October 30, 2009

Interest Rate Outlook Calm

The U.S. Treasury easily sold $44 billion worth of bonds this week.

Combine that with the low consumer spending numbers released today and the expectation on Wall Street is that interest rates will stay low.

California is putting up $3 billion in bonds.

The Los Angeles Times reports:

The two-year T-notes were sold at an annualized yield of 1.02%, compared with an expected yield of 1.05% in a Bloomberg News survey of bond dealers.

Investor bids totaled $3.63 for every $1 in notes offered, a huge increase from the average $2.77 in bids per $1 offered at the last 10 auctions of two-year notes.

Ian Lyngen, a government bond strategist at CRT Capital Group in Stamford, Conn., called it a "very strong auction."

MORTGAGE RATES HAVE BEEN CREEPING UP THE PAST THREE WEEKS.

This bonanza Treasury sale of bonds should help put a stop to this rise.

Mortgage rates remain near record lows.

The Los Angeles Times reports:

The average 30-year fixed rate as calculated in the Freddie Mac survey bottomed out at 4.87% two weeks earlier with similar points and fees.

Freddie Mac economist Frank Nothaft said consumers continue to seek the stability of fixed-rate loans, which remain extraordinarily low by historical standards, even though 5/1 adjustable rate loans — mortgage fixed for the first five years before becoming adjustable — could be had with an initial rate of 4.4%. Only 6% of mortgage applications in September and October have been for variable-rate loans.

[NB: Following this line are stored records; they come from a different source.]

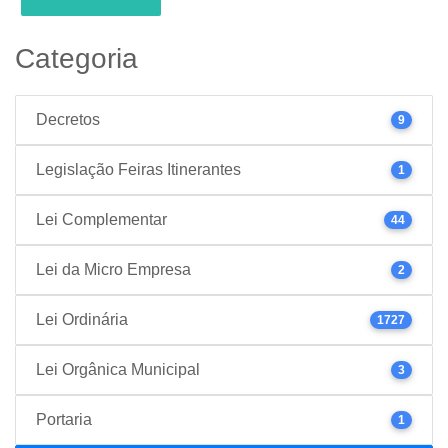
Categoria
Decretos
9
Legislação Feiras Itinerantes
1
Lei Complementar
44
Lei da Micro Empresa
2
Lei Ordinária
1727
Lei Orgânica Municipal
3
Portaria
1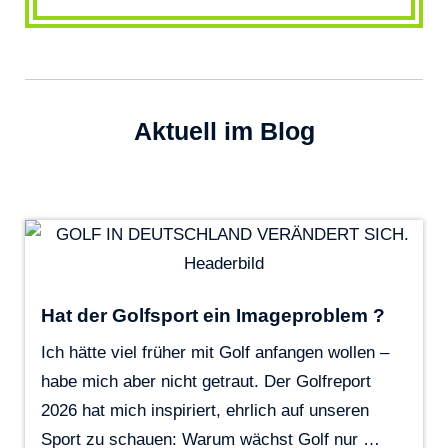
Aktuell im Blog
Hat der Golfsport ein Imageproblem ?
Ich hätte viel früher mit Golf anfangen wollen –
habe mich aber nicht getraut. Der Golfreport
2026 hat mich inspiriert, ehrlich auf unseren
Sport zu schauen: Warum wächst Golf nur …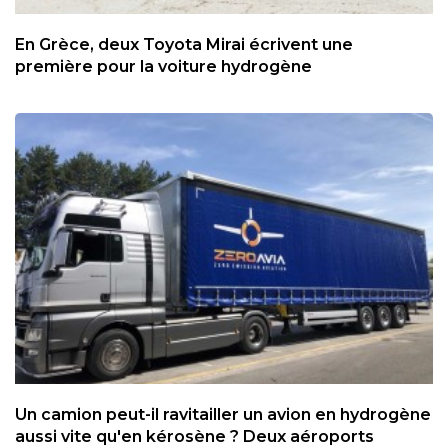
En Grèce, deux Toyota Mirai écrivent une
première pour la voiture hydrogène
Un camion peut-il ravitailler un avion en hydrogène
aussi vite qu'en kérosène ? Deux aéroports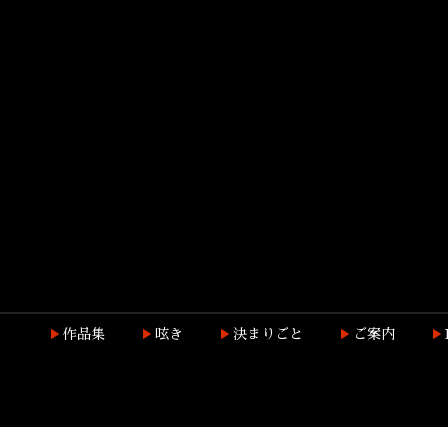
作品集
呟き
決まりごと
ご案内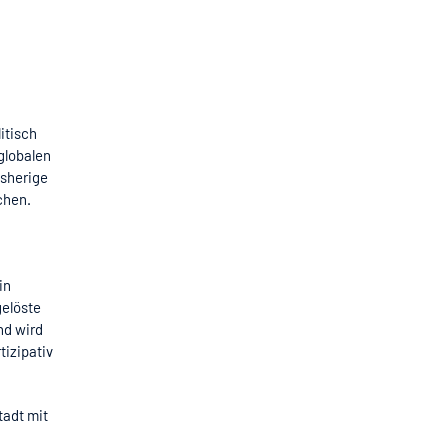
itisch
globalen
isherige
chen.
in
gelöste
nd wird
tizipativ
tadt mit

WITH INTEREST RATES GOING UP, refi applications etc are going down. There were far fewer applications for mortgage loans. The housing market remains weak.

The Los Angeles Times says:

Demand for home loans is slipping a bit now that the average interest rate for traditional fixed-rate loans is back above the psychological trigger of 5%.

The latest survey by the Mortgage Bankers Assn., out today, shows that applications for home loans fell more than 12% last week. Applications to refinance homes were off by more than 16% compared with the previous week. Applications to buy homes were down more than 5%, the trade group said.